Dataset entries
▬▬▬▬▬▬

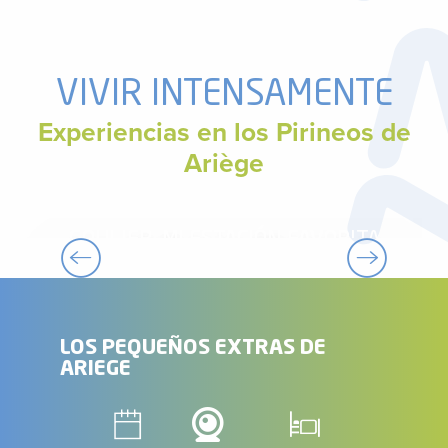
VIVIR INTENSAMENTE
Experiencias en los Pirineos de
Ariège
GOULIER, MI ESTACIÓN FAVORITA
LOS PEQUEÑOS EXTRAS DE
ARIEGE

▬▬▬▬▬▬

▸ TASK TO CARRY OUT: A picture-free version of all the records, repeated exactly, is what to return.

▸ TASK RESPONSE:
VIVIR INTENSAMENTE
Experiencias en los Pirineos de
Ariège
GOULIER, MI ESTACIÓN FAVORITA
LOS PEQUEÑOS EXTRAS DE
ARIEGE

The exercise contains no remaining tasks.